Page-level text extractions:
- - -
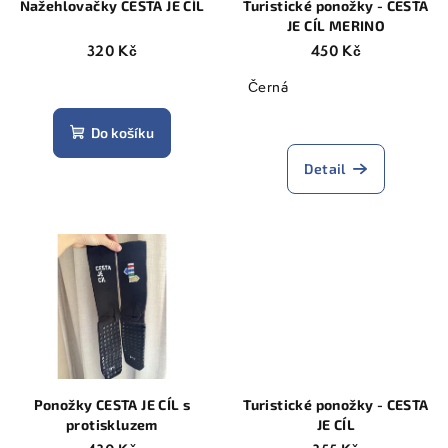
Nažehlovačky CESTA JE CÍL
Turistické ponožky - CESTA
JE CÍL MERINO
320 Kč
450 Kč
Černá
Průměrné
hodnocení
Průměrné
produktu
Do košíku
hodnocení
je
produktu
5,0
Detail
je
z
5,0
5
z
hvězdiček.
5
hvězdiček.
Ponožky CESTA JE CÍL s
Turistické ponožky - CESTA
protiskluzem
JE CÍL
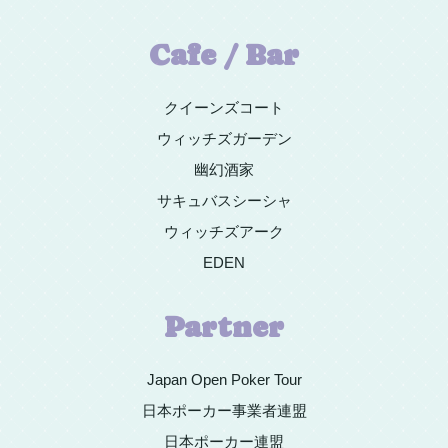
Cafe / Bar
クイーンズコート
ウィッチズガーデン
幽幻酒家
サキュバスシーシャ
ウィッチズアーク
EDEN
Partner
Japan Open Poker Tour
日本ポーカー事業者連盟
日本ポーカー連盟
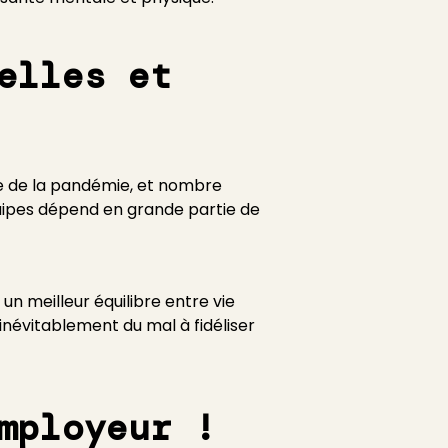
elles et
nce de la pandémie, et nombre
quipes dépend en grande partie de
 un meilleur équilibre entre vie
inévitablement du mal à fidéliser
mployeur !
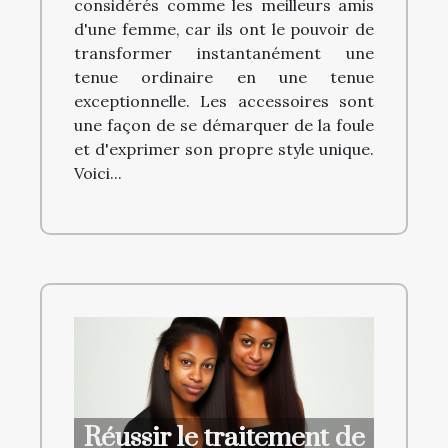
considérés comme les meilleurs amis
d'une femme, car ils ont le pouvoir de
transformer instantanément une
tenue ordinaire en une tenue
exceptionnelle. Les accessoires sont
une façon de se démarquer de la foule
et d'exprimer son propre style unique.
Voici...
Réussir le traitement de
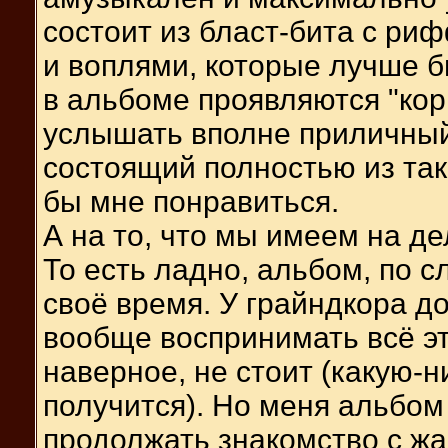
состоит из бласт-бита с ри
и воплями, которые лучше б
в альбоме проявляются "кор
услышать вполне приличный 
состоящий полностью из та
бы мне понравиться.
А на то, что мы имеем на де
То есть ладно, альбом, по с
своё время. У грайндкора д
вообще воспринимать всё э
наверное, не стоит (какую-н
получится). Но меня альбом
продолжать знакомство с жа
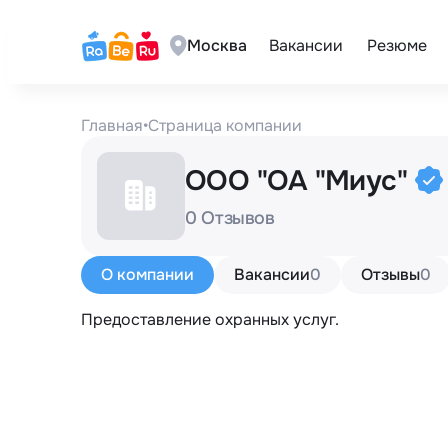
Москва
Вакансии
Резюме
Главная
•
Страница компании
ООО "ОА "Миус"
0 Отзывов
О компании
Вакансии
0
Отзывы
0
Предоставление охранных услуг.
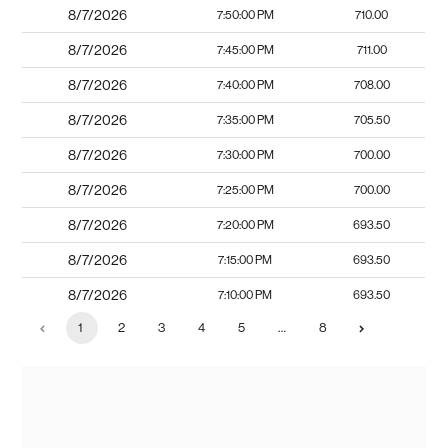
8/7/2026
7:50:00 PM
710.00
8/7/2026
7:45:00 PM
711.00
8/7/2026
7:40:00 PM
708.00
8/7/2026
7:35:00 PM
705.50
8/7/2026
7:30:00 PM
700.00
8/7/2026
7:25:00 PM
700.00
8/7/2026
7:20:00 PM
693.50
8/7/2026
7:15:00 PM
693.50
8/7/2026
7:10:00 PM
693.50
1
2
3
4
5
…
8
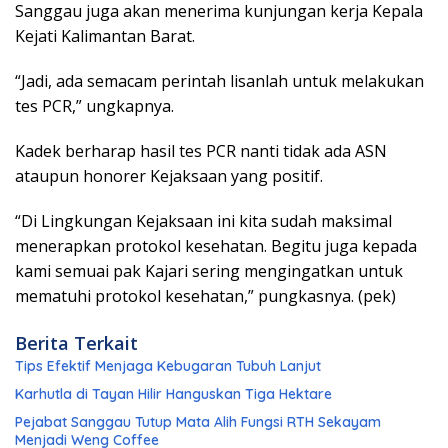
Sanggau juga akan menerima kunjungan kerja Kepala
Kejati Kalimantan Barat.
“Jadi, ada semacam perintah lisanlah untuk melakukan
tes PCR,” ungkapnya.
Kadek berharap hasil tes PCR nanti tidak ada ASN
ataupun honorer Kejaksaan yang positif.
“Di Lingkungan Kejaksaan ini kita sudah maksimal
menerapkan protokol kesehatan. Begitu juga kepada
kami semuai pak Kajari sering mengingatkan untuk
mematuhi protokol kesehatan,” pungkasnya. (pek)
Berita Terkait
Tips Efektif Menjaga Kebugaran Tubuh Lanjut
Karhutla di Tayan Hilir Hanguskan Tiga Hektare
Pejabat Sanggau Tutup Mata Alih Fungsi RTH Sekayam
Menjadi Weng Coffee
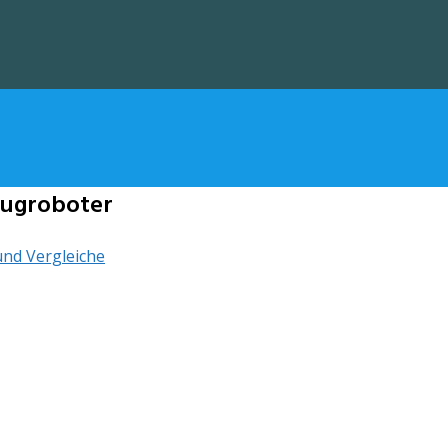
ugroboter
nd Vergleiche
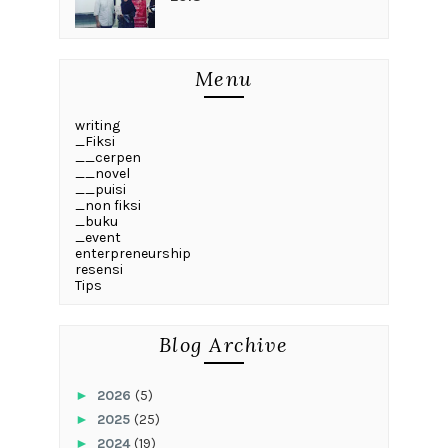
Menu
writing
_Fiksi
__cerpen
__novel
__puisi
_non fiksi
_buku
_event
enterpreneurship
resensi
Tips
Blog Archive
►
2026
(5)
►
2025
(25)
►
2024
(19)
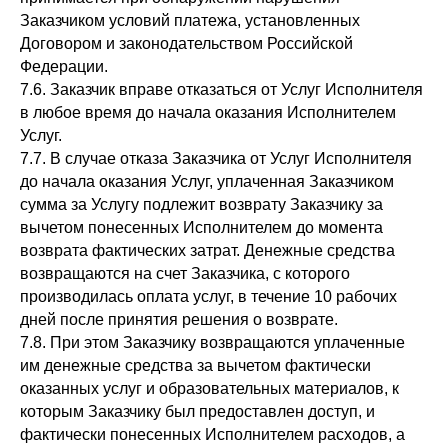
Заказчиком условий платежа, установленных
Договором и законодательством Российской
Федерации.
7.6. Заказчик вправе отказаться от Услуг Исполнителя
в любое время до начала оказания Исполнителем
Услуг.
7.7. В случае отказа Заказчика от Услуг Исполнителя
до начала оказания Услуг, уплаченная Заказчиком
сумма за Услугу подлежит возврату Заказчику за
вычетом понесенных Исполнителем до момента
возврата фактических затрат. Денежные средства
возвращаются на счет Заказчика, с которого
производилась оплата услуг, в течение 10 рабочих
дней после принятия решения о возврате.
7.8. При этом Заказчику возвращаются уплаченные
им денежные средства за вычетом фактически
оказанных услуг и образовательных материалов, к
которым Заказчику был предоставлен доступ, и
фактически понесенных Исполнителем расходов, а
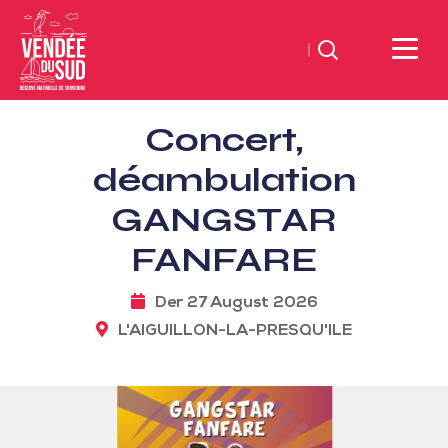
Suchen
Sud
Concert,
Vendée
Littoral
déambulation
TourismusSüd
GANGSTAR
Vendée
Küste
FANFARE
Der 27 August 2026
L'AIGUILLON-LA-PRESQU'ILE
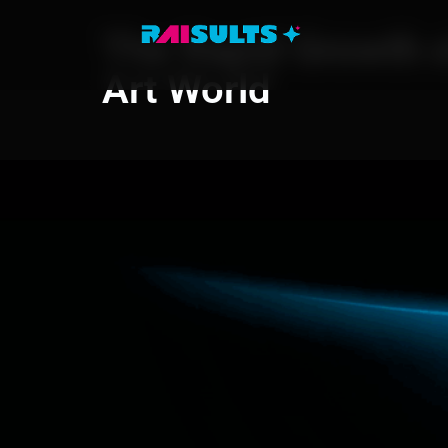
The Rapid Growth of
Art World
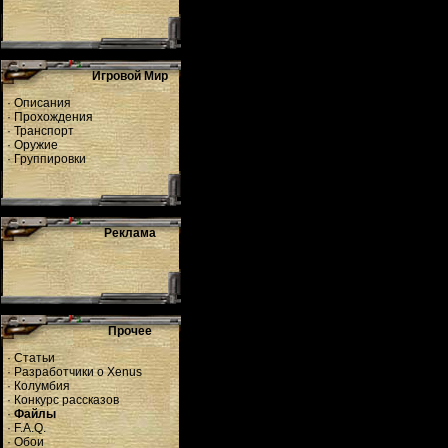
Игровой Мир
·
Описания
·
Прохождения
·
Транспорт
·
Оружие
·
Группировки
Реклама
Прочее
·
Статьи
·
Разработчики о Xenus
·
Колумбия
·
Конкурс рассказов
·
Файлы
·
F.A.Q.
·
Обои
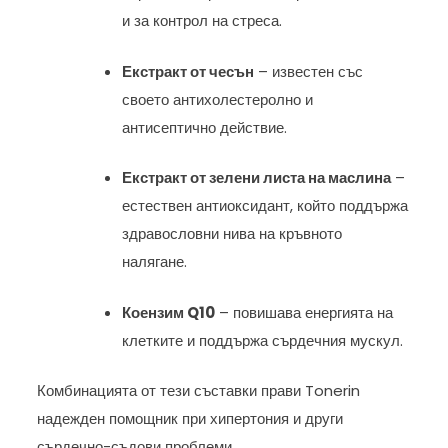
и за контрол на стреса.
Екстракт от чесън
– известен със
своето антихолестеролно и
антисептично действие.
Екстракт от зелени листа на маслина
–
естествен антиоксидант, който поддържа
здравословни нива на кръвното
налягане.
Коензим Q10
– повишава енергията на
клетките и поддържа сърдечния мускул.
Комбинацията от тези съставки прави Tonerin
надежден помощник при хипертония и други
сърдечно-съдови проблеми.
- - -
Exercise
Nothing outside the stretch above, from the line with "Tips Efektif Menjaga Kebugaran Tubuh Lanjut" through the line with "им денежные средства за вычетом фактически", is set down. Transcribe that stretch exactly, ends included, but not its pictures.

Answer section
Tips Efektif Menjaga Kebugaran Tubuh Lanjut
Karhutla di Tayan Hilir Hanguskan Tiga Hektare
Pejabat Sanggau Tutup Mata Alih Fungsi RTH Sekayam
Menjadi Weng Coffee
ugroboter
nd Vergleiche
Menu
writing
_Fiksi
__cerpen
__novel
__puisi
_non fiksi
_buku
_event
enterpreneurship
resensi
Tips
Blog Archive
►
2026
(5)
►
2025
(25)
►
2024
(19)
Заказчиком условий платежа, установленных
Договором и законодательством Российской
Федерации.
7.6. Заказчик вправе отказаться от Услуг Исполнителя
в любое время до начала оказания Исполнителем
Услуг.
7.7. В случае отказа Заказчика от Услуг Исполнителя
до начала оказания Услуг, уплаченная Заказчиком
сумма за Услугу подлежит возврату Заказчику за
вычетом понесенных Исполнителем до момента
возврата фактических затрат. Денежные средства
возвращаются на счет Заказчика, с которого
производилась оплата услуг, в течение 10 рабочих
дней после принятия решения о возврате.
7.8. При этом Заказчику возвращаются уплаченные
им денежные средства за вычетом фактически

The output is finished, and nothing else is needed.